Why Don’t They “Just Do It”?

I spend a lot of time coaching owners, managers, trainers, and frontline professionals on how to positively handle people who aren’t living up to expectations. It can be so frustrating when people don’t do what we want them to do, what we need them to do, what we expect them to do.

Most of our frustration comes from a lack of control over what other people do or don’t do. And, we truly don’t have control over that. So, what do we do? How can we have a positive and productive impact on the behaviors of others?

I’ve found it helpful to ask myself four questions:

1)   Clarity: Are they crystal clear about my expectation?

We are often quick to answer this question affirmatively, but be extra careful here. We frequently think we’ve been clear with others but until they can repeat an expectation back to us correctly, we really don’t know if they actually do understand the expectation, why it is important, or the level of non-negotiability about it.

2)   Skill: Do they have the skills they need to accomplish it?

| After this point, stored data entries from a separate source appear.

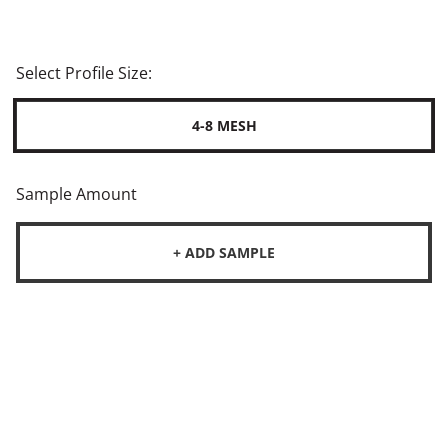
Select Profile Size:
4-8 MESH
Sample Amount
+ ADD SAMPLE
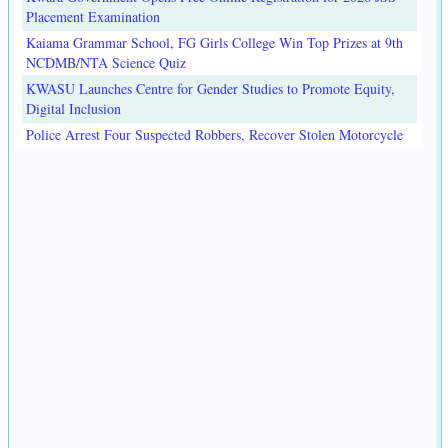
Placement Examination
Kaiama Grammar School, FG Girls College Win Top Prizes at 9th
NCDMB/NTA Science Quiz
KWASU Launches Centre for Gender Studies to Promote Equity,
Digital Inclusion
Police Arrest Four Suspected Robbers, Recover Stolen Motorcycle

I once coached a manager with an employee whom she deemed to be highly disorganized. She established that the employee understood the expectation but discovered she did not possess the skill set to get and stay organized. I helped her locate some specific training for her, and she saw immediate and consistent improvement thereafter.

3)   Capacity: Are they physically, mentally, and emotionally capable of meeting the expectation?

On another occasion, I coached a new practice owner who had inherited an assistant who was in her late 60’s. She had been quite capable of keeping up with the pace of the retiring doctor but was struggling to physically adhere to the pace of the new one. She was clear and well-trained, but she did not have the physical capability to adequately manage the higher expectation. I’ve also seen similar incompatibility with employees in charge of some financial aspect of a business who are not capable of the mathematical accuracy required for bookkeeping or statistical analysis. If this is your challenge, be sure to consult an HR specialist as to the best way to reassign or replace this employee.

4)   Willingness: Are they willing to comply with the expectation?

This may be the most challenging of all. Are they willing to do it? Sometimes, we’ve uncovered employees who just flat don’t agree with the way the company has decided to do things and therefore feel justified in refusing to do it that way. Other times, they have passive-aggressive or negative attitudes which cause them to buck the system and essentially refuse to comply. Again, if you’ve checked off the first three questions and find yourself on number 4, consult an HR specialist as to the best way to handle the refusal to comply.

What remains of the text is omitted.